-Author name in bold denotes the presenting author
-Asterisk * with author name denotes a Non-ASH member
Clinically Relevant Abstract denotes an abstract that is clinically relevant.

PhD Trainee denotes that this is a recommended PHD Trainee Session.

Ticketed Session denotes that this is a ticketed session.

97 JAK/Rock Inhibitor Rovadicitinib for Glucocorticoid-Refractory or -Dependent Chronic Graft-Versus-Host Disease:Updated Results of Multicenter, Phase 1b/2a Trial

Program: Oral and Poster Abstracts
Type: Oral
Session: 722. Allogeneic Transplantation: Acute and Chronic GVHD and Immune Reconstitution: Predicting and Treating Acute and Chronic GVHD
Hematology Disease Topics & Pathways:
Research, Clinical trials, Clinical Research
Saturday, December 7, 2024: 9:30 AM

Yanmin Zhao, MD1,2,3*, Yi Luo2,3,4, Jimin Shi1,2,3*, Shunqing Wang5*, Caixia Wang5*, Erlie Jiang6, Chen Liang7*, Xiaoyu Zhu8, Xuejun Zhang9*, Fankai Meng10*, Hua Jin11*, Yeqian Zhao2,3,12*, Jian Yu, MD1,2,3*, Xiaoyu Lai, MD2,3,12*, Lizhen Liu2,3,12*, Huarui Fu, MD1,2,3*, Yishan Ye, MD1,2,3*, Congxiao Zhang, MD2,3,13*, Tao Wang14*, Lifan Tu15*, Xunqiang Wang16* and He Huang, MD2,3,17*

1Bone Marrow Transplantation Center of The First Affiliated Hospital Liangzhu Laboratory, Zhejiang University School of Medicine, Hangzhou, China
2Institute of Hematology, Zhejiang University, Hangzhou, China
3Zhejiang Province Engineering Research Center for Stem Cell and Immunity Therapy, Hangzhou, China
4Bone Marrow Transplantation Center of The First Affiliated Hospital & Liangzhu Laboratory, Bone Marrow Transplantation, the First Affiliated Hospital of Zhejiang Universit, Hangzhou, China
5Department of Hematology, Guangzhou First People's Hospital, Guangzhou, China
6Department of Hematology, Hematology Hospital, Chinese Academy of Medical Sciences, Tianjin, China
7Institute of Hematology & Blood Diseases Hospital, Chinese Academy of Medical Sciences & Peking Union Medical College, Tianjin, China
8Department of Hematology, the First Affiliated Hospital of USTC, Division of Life Sciences and Medicine, University of Science and Technology of China, Hefei, Anhui, China
9Department of Hematology, The Second Hospital of Hebei Medical University, Shijiazhuang, China
10Department of Hematology, Tongji Hospital, Tongji Medical College, Huazhong University of Science and Technology, Wuhan, China
11Department of Hematology, Nanfang Hospital of Southern Medical University, Guangzhou, China
12Bone Marrow Transplantation Center of The First Affiliated Hospital & Liangzhu Laboratory, Zhejiang University School of Medicine, Hangzhou, China
13Bone Marrow Transplantation Center, The First Affiliated Hospital, Zhejiang University School of Medicine, Hangzhou, China
14Department of Clinical Biostatistics, Chia Tai Tianqing Pharmaceutical Group Co., Ltd, Nanjing, China
15Chia Tai Tianqing Pharmaceutical Group Co., Ltd, Nanjing, AL, China
16Chia Tai Tianqing Pharmaceutical Group Co., Ltd, Nanjing, China
17Bone Marrow Transplantation Center of The First Affiliated Hospital & Liangzhu Laboratory, Zhejiang University School of Medicine, hangzhou, China

Introduction:

Chronic graft-versus-host disease(cGVHD) is an immune-mediated inflammatory and fibrotic disorder, which is a leading cause of morbidity, and mortality after allogeneic stem cell transplantation.
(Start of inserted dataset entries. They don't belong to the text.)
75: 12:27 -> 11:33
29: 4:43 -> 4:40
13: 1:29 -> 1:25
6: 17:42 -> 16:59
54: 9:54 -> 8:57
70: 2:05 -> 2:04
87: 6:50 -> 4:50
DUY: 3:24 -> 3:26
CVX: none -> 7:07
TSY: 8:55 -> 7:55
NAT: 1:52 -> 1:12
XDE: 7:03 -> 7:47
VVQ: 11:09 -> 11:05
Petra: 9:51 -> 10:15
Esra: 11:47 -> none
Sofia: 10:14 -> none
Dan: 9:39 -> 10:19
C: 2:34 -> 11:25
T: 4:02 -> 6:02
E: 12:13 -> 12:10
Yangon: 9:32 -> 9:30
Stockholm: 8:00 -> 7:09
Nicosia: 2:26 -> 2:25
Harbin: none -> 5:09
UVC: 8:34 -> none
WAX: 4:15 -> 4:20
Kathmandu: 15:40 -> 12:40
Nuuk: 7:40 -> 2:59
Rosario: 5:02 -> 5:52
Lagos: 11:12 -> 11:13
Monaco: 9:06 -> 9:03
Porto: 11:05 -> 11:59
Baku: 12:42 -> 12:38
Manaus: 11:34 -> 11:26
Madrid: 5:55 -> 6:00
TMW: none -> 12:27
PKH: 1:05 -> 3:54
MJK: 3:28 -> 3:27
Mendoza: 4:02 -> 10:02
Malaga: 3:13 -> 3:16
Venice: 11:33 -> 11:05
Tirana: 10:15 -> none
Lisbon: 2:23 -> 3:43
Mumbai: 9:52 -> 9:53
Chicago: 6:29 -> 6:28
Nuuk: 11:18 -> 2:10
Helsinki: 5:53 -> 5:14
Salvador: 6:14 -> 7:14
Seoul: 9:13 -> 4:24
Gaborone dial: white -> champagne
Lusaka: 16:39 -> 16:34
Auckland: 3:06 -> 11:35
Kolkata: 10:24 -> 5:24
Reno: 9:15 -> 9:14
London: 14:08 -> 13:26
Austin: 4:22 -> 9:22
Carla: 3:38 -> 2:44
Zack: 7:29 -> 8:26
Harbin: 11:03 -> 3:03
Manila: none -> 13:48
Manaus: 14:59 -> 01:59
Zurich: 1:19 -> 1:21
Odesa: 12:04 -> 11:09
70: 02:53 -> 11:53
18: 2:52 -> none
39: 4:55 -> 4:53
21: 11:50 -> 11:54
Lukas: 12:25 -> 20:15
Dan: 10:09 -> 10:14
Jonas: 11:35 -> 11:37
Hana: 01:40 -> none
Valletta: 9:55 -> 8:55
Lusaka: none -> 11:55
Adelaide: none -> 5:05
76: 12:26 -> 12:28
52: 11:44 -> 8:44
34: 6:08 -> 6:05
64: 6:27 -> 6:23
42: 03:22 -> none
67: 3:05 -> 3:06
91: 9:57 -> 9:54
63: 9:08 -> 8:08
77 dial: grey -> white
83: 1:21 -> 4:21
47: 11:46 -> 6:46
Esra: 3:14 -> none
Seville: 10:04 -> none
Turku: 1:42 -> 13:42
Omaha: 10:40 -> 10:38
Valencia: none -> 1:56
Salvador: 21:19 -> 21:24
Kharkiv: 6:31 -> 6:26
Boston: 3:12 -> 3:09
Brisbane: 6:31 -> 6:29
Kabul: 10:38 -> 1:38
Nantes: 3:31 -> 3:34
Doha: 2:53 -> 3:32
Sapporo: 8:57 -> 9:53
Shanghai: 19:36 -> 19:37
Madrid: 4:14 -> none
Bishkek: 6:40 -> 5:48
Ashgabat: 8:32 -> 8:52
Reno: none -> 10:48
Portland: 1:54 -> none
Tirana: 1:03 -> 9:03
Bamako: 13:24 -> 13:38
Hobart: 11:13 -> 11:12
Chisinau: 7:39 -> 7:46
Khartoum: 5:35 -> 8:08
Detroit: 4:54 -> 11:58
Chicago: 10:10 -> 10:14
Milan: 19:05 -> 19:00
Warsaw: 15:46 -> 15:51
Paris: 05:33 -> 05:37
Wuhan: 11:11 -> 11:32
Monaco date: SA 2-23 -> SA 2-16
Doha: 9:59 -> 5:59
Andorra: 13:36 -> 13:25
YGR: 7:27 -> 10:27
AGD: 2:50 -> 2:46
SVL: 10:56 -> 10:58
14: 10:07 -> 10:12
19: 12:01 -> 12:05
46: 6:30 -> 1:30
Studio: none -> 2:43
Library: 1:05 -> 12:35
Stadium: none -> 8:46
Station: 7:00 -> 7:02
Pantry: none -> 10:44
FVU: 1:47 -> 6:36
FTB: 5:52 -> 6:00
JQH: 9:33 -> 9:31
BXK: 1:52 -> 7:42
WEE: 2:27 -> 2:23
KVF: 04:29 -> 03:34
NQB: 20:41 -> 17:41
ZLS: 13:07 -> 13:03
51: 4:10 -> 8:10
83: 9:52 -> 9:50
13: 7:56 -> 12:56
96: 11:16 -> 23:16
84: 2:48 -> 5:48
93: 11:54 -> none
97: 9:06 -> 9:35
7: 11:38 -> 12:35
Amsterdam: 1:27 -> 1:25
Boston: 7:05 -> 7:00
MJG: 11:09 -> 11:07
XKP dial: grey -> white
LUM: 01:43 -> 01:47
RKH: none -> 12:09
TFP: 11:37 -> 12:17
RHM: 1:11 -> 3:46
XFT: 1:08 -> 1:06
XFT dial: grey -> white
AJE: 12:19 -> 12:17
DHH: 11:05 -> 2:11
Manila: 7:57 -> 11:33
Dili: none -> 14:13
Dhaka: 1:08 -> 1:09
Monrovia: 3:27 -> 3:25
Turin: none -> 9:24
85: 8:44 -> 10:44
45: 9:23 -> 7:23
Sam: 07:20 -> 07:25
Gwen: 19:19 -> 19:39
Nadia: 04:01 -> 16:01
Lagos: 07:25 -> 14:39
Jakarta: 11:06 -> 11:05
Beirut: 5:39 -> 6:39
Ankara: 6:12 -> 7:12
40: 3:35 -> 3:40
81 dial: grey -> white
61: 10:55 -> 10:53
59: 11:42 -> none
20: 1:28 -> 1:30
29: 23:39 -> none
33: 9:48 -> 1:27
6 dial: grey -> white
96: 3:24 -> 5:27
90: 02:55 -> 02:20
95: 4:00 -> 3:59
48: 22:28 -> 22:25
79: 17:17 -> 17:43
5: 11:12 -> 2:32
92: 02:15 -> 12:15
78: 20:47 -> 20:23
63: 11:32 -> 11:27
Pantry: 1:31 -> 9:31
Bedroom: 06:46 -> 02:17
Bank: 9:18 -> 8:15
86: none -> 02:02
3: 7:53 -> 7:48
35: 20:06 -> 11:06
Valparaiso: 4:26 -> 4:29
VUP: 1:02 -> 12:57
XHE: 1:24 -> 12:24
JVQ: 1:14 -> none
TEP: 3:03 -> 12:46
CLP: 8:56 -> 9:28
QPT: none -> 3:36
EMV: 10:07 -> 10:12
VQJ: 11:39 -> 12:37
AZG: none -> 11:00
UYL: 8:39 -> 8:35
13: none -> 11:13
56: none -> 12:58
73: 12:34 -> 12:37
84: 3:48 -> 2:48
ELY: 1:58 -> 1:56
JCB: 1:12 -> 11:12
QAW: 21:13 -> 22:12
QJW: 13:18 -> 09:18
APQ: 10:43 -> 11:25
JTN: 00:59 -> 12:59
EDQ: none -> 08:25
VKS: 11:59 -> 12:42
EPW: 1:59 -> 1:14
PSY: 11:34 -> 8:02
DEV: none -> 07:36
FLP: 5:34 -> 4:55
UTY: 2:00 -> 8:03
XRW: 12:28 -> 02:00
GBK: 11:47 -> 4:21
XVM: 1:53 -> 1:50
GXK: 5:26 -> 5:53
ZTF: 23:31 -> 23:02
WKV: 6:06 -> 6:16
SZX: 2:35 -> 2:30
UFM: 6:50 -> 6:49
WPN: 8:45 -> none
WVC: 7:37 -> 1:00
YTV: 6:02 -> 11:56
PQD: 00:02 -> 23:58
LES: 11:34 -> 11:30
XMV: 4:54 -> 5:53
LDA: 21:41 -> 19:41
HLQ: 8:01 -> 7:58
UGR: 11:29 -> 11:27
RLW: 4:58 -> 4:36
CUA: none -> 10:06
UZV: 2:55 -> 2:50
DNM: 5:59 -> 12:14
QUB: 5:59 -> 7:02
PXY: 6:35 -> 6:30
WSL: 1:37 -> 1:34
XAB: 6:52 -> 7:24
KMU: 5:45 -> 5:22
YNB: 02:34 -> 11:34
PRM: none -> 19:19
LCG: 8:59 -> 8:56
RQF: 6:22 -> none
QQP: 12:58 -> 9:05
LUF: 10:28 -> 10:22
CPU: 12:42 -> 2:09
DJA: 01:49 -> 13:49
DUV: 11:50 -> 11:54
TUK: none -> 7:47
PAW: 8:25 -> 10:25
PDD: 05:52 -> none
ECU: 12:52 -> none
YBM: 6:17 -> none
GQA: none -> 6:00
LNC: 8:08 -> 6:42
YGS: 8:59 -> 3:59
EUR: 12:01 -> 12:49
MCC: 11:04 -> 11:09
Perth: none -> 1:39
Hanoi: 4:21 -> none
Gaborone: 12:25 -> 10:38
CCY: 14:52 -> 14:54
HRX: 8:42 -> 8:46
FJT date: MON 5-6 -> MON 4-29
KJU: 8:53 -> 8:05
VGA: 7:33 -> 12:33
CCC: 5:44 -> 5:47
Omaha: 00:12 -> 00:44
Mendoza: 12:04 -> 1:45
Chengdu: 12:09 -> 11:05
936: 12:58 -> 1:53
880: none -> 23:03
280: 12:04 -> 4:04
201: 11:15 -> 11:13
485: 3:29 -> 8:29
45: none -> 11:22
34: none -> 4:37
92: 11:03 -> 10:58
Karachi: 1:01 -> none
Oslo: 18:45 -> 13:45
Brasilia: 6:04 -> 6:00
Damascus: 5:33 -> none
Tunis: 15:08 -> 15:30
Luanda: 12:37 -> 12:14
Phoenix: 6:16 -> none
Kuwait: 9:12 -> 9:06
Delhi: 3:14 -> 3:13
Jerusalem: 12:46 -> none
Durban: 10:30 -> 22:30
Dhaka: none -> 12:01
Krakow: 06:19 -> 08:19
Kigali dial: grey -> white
The Janus kinase (JAK) and signal transducers and activators of transcription (STAT) and rho-associated coiled-coil-containing protein kinase-2 (ROCK2) signaling pathways play an important role in the progression of cGVHD. Rovadicitinib is a novel, oral dual JAK1/2 and ROCK1/2 inhibitor targeting inflammatory and fibrotic components of cGVHD. We report updated results, including efficacy and safety, after median treatment duration of 27.7 months.

Methods:

This phase1b/2, multicenter, open-label study of Rovadicitinib (NCT04944043) enrolled moderate or severe glucocorticoid-refractory or -dependent cGVHD patients who had received at least one prior line of therapy (LOTs). The primary endpoint of Phase 1b portion of the study was safety and RP2D. The key secondary endpoints were the best overall response (BOR, complete or partial response) defined per the 2014 NIH Consensus criteria, failure-free survival (FFS) at 6 months and improved score on the modified Lee Symptom Scale(LSS).

Results:

From May 19, 2021, through December 31, 2023, 44 patients were enrolled. Median patient age was 34 years (16-59), 61.4% male. The median time from cGVHD diagnosis to enrollment was 27.9 months. Patients enrolled in 10mg BID (n=29) and 15mg BID (n=15) had received a median of 3 prior lines of cGVHD therapy. 63.6% of patients had severe cGVHD, and 36.4% had moderate cGVHD.75.9% of patients in 10mg BID and 93.3% in 15mg BID had involvement of ≥4 organs. The most frequently involved organs in 10mg BID and 15mg BID, respectively, are Joints and/or fascia (100%, 100%), eyes (82.8%, 86.7%), mouth (69.0%, 93.3%), lungs (48.3%, 80.0%), and skin (62.1%, 53.3%).

Rovadicitinib was well tolerated without dose-limiting toxicities in two dosages. Commonly reported treatment-related adverse events (TRAEs) (≥20%) were upper respiratory tract infection (34.1%), Epstein-Barr virus infections (31.8%), lung infection or pneumonia (27.3%), neutropenia (27.3%), anemia (27.3%), leukopenia (25.0%), thrombocytosis (20.5%). Grade 3 or higher TRAEs were lung infection or pneumonia (17.2%), upper respiratory tract infection (10.3%) in 10mg BID. In 15mg BID were lung infection or pneumonia (33.3%), upper respiratory tract infection (20.0%), neutropenia (6.7%), anemia (6.7%). 8 and 5 patients experienced serious adverse events (SAEs) in 10mg BID and 15mg BID, respectively. There were seven patients discontinued study treatment due to AE, two of them were in 10mg BID.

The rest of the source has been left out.